---------- DATA TO EXAMINE
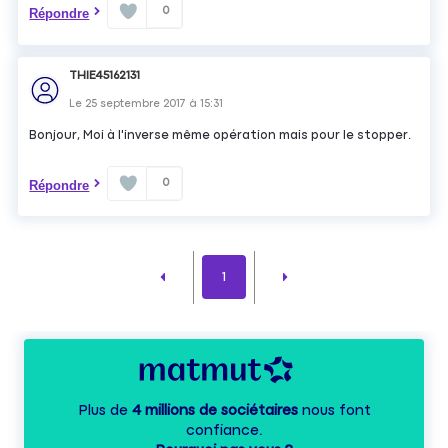
0
Répondre
THIE45162131
Le
25 septembre 2017
à
15:31
Bonjour, Moi à l'inverse même opération mais pour le stopper.
0
Répondre
1
Plus de
4 millions de sociétaires
nous font
confiance.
--------------------
-- TASK DIRECTIONS --
Return the entries verbatim, pictures excluded.

-- SOLVED EXERCISE --
0
Répondre
THIE45162131
Le
25 septembre 2017
à
15:31
Bonjour, Moi à l'inverse même opération mais pour le stopper.
0
Répondre
1
Plus de
4 millions de sociétaires
nous font
confiance.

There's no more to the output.